To remove the class histograms, select Hide feature distributions from the Scatter menu or press 'd' key again.
6.2. Interactive plot of per-class feature distributions ↩
The visualization of the per class distribution of each feature gives an
indication of the class overlap. The sdfeatplot
provides this plot. In
order to visualize the distribution for different features use the up/down
cursor keys or click the green arrows icons in the menu.
The image shows the distribution for the two classes present in the data. By default the labels are used, but the 'lab' option allows to visualize the distribution of other properties present in the data set. The distribution is obtained computing the histogram. The default number of bins is 30, but it can be customized using the 'bin' option. In the figure below is the same distribution using 10 or 50 bins. Of course the larger the number of bins, the more "noisy" the distribution may look.

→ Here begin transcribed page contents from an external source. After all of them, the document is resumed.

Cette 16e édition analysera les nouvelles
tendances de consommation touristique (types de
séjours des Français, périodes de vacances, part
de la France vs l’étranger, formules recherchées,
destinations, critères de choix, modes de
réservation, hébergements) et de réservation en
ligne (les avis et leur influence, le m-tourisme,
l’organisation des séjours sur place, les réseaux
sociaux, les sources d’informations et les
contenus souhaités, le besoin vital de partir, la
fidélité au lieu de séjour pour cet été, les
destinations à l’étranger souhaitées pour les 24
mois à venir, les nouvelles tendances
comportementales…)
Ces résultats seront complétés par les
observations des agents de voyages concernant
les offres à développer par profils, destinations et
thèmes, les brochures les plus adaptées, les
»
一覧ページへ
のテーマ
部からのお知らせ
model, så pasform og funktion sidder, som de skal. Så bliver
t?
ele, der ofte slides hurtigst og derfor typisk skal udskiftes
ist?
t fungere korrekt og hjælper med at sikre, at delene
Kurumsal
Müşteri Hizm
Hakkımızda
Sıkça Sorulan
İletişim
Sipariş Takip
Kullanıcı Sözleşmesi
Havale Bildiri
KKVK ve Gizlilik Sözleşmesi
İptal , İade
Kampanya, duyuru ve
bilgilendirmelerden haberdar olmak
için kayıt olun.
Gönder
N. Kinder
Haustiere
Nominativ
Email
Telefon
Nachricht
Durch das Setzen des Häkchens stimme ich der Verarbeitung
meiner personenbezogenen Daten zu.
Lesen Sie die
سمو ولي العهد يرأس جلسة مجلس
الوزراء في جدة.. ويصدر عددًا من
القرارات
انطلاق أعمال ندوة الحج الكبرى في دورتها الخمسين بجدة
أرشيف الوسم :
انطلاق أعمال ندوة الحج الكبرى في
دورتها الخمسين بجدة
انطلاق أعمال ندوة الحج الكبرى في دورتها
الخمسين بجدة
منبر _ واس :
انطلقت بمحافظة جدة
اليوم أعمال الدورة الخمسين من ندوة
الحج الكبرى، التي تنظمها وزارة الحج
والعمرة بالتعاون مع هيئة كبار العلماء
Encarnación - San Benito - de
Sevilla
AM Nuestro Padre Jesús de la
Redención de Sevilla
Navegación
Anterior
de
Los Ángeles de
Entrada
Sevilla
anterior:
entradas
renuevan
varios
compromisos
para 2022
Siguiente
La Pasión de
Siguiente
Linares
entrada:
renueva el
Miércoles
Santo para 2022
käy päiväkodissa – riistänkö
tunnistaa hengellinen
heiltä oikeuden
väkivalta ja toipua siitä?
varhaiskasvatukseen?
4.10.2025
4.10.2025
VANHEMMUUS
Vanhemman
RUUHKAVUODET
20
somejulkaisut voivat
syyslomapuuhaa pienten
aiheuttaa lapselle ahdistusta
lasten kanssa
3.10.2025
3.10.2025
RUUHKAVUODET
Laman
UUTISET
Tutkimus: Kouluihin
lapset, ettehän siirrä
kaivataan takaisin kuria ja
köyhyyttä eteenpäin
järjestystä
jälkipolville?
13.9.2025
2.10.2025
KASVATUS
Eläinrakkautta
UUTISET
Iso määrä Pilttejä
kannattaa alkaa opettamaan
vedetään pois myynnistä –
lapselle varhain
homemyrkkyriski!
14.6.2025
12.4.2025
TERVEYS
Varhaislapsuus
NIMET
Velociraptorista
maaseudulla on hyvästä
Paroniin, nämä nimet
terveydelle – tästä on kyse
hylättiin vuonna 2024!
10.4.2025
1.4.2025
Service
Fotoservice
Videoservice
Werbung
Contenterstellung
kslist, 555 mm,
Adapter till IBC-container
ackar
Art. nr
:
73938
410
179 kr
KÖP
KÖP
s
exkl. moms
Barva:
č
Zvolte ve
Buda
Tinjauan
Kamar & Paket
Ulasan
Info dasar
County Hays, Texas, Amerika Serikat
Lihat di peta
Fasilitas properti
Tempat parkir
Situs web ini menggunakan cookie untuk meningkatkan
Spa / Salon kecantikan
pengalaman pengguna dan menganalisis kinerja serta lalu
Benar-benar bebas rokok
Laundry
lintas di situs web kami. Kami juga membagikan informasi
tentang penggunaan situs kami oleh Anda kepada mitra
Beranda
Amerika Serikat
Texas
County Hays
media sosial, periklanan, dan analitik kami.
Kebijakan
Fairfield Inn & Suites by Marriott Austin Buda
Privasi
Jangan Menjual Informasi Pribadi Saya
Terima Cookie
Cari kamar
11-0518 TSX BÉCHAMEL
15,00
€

The style of the distribution may be customized using the 'style' option.
>> sdfeatplot(out2,'style',{'k--','r-'})
sdfeatplot
provides several options to enhance the visualization if the
features of interest are obtained from the computation of histograms. For
example, pressing the 's' keystroke switches to the stem-plot, highlighting
individual histogram bins. The bins for the grid maybe computed
automatically, with linearly spread bins over the data
range. Alternatively, the unique values may be visualized using the 'u'
keystroke. This is especially useful in case the feature histogram is very
sparse. In this case, the direct inspection of the bins values gives a
better understanding (right plot in the figure below) compared to the
distribution plot (plot on the left).
Using the 'x' keystroke the x-axis for the bins maybe specified. This is especially useful if the data has logarithmic scale.